Привезенные с собой подарки они выгрузили из повозки на площади около бань, которая, как и обычно по пятницам, вся была запружена экипажами, кипела от принаряженных мужчин и бегающих туда-сюда детей. Женщины в чадрах и паранджах шли не спеша, держа друг друга под руки. Все они, похоже, были постоянными гостями Каплан-паши, приезжавшими сюда каждую пятницу на прогулку, чтобы покрасить волосы хной, намазаться целебной грязью и погреть свои тела в горячих источниках. И все-таки, в этой пестрой толпе стражники заметили ибн Тайко с женой, подошли и сказали, что вход в бани им запрещен.
Сандри прямо-таки рот открыл от удивления, но потом он оправился и спросил:
«Здесь ли санджак-бей?»
«Здесь», — ответил стражник.
«С тремя женами?»
«С тремя женами».
«Вот видишь, мне про них известно. Пойди, спроси их, и Каплан-пашу, и санджак-бея, приглашен ли приехать сюда на воды и управляющий из села Айдинцы».
На что стражник ответил:
«Как раз санджак-бей приказал не пускать тебя! У тебя есть своя работа, и здесь тебе не место!»
Гюльсиме было страшно даже вспоминать о том, как Сафет-эфенди ругался потом со стражником. Он кричал, махал руками, а все повернулись к ним и глядели, а стражник спокойно стоял перед ним и даже не потянулся за своим ружьем, чтобы усмирить безумного. Сафет-эфенди никак не хотел забираться обратно в свою повозку, полную подарков. Он посадил туда Гюльсиме, ударил лошадь.
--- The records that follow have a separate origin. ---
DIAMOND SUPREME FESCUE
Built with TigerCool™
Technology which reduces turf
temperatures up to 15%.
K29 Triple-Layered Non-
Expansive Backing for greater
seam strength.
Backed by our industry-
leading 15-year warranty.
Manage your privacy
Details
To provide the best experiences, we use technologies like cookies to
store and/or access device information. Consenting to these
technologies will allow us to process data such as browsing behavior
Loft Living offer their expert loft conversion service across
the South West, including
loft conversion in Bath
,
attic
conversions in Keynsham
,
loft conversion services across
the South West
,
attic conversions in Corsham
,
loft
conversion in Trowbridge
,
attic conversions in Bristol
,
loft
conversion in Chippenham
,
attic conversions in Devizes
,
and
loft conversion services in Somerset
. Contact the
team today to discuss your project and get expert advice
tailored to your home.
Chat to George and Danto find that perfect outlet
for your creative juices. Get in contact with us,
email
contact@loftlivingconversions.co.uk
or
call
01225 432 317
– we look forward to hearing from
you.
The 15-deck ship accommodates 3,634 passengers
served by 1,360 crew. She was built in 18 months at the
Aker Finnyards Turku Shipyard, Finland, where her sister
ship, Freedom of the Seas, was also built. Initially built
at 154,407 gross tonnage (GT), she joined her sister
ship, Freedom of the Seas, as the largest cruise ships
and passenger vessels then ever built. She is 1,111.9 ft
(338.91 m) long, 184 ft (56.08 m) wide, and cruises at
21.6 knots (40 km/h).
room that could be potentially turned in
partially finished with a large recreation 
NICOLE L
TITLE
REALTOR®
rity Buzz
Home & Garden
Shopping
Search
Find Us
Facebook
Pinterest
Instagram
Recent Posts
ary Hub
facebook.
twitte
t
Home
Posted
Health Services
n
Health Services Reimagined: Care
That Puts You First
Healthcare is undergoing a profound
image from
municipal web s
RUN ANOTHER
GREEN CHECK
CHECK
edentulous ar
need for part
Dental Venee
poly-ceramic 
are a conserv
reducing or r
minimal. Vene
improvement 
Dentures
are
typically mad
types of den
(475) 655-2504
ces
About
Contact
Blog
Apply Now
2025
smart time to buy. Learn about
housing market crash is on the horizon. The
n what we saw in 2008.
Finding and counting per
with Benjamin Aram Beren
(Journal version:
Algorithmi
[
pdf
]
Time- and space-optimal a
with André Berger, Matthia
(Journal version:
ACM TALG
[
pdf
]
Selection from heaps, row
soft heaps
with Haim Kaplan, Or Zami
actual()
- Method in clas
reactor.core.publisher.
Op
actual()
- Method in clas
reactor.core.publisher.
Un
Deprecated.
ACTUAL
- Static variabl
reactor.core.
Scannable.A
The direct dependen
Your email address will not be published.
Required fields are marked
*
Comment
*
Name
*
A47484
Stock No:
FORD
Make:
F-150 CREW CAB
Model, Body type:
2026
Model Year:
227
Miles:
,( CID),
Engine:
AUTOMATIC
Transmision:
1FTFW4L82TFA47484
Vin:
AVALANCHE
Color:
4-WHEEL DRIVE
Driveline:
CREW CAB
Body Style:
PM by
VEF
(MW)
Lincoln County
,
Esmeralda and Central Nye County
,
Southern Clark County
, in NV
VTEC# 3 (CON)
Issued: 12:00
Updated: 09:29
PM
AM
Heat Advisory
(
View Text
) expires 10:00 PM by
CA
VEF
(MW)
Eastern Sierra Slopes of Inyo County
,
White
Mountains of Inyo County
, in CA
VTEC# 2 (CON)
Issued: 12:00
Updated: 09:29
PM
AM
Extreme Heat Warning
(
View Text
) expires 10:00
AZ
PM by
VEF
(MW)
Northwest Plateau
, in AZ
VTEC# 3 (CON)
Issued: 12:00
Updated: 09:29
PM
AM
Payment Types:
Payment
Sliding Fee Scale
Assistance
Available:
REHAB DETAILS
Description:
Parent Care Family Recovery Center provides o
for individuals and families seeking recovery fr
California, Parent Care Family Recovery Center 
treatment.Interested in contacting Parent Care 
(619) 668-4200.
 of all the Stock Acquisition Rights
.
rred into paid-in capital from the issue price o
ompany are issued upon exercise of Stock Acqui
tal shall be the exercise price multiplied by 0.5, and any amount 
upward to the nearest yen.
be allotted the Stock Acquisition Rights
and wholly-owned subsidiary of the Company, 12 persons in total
Вышло, что конь оказался гораздо умнее своего хозяина, потому что, когда стражник стегнул его, он зашагал прочь, послушно, но с большим достоинством, чем ибн Тайко.
Когда у него родился сын, все осталось по-прежнему, изменения, по-прежнему больше внутренние, чем внешние, никуда не исчезли. Сафет-эфенди разучился смеяться. Появление сына могло бы подсказать ему, что любви часто находится замена и что, если любовь таить, она надуется, как пузырь, но может и переключиться на что-то другое и проявить себя полно и широко. Главное, чтобы она не была слишком болезненной и болезнетворной. А когда любовь начинает угасать, она распадается, как падающая звезда или как ожерелье, в котором порвалась нить, и его блестящие бусины рассыпались в разные стороны.
Сын Тайко стал снова ходить к зарослям камыша, часами наблюдая, как заходит солнце. Он все чаще оставался там надолго, по целым дням не возвращаясь в свой дом в селе Айдинцы. Гюльсиме перестала рассчитывать, что он поможет ей в домашних делах, и как настоящая жена управляющего, выбрала самый разумный и протоптанный путь, то есть начала звать деревенских женщин выполнять все работы по дому, возделывать ее сад, смотреть за ребенком. Она похорошела, стала наряжаться и следить за собой, груди у нее стали белыми как снег, она научилась носить на своем сливочном лице выражение довольства, которого на самом деле у нее не было. Она надеялась, что Сафет-эфенди увидит это, и если мужскую тоску можно излечить с помощью женской красоты, то может быть, он захочет принять ее помощь. Но тот ничего не замечал, и потихоньку ее страсть к нему стала исчезать. Тогда она поняла, что ее влечение — это просто искусственное влечение женщины, готовой выйти замуж, а не истинное отображение ее испуганных чувств.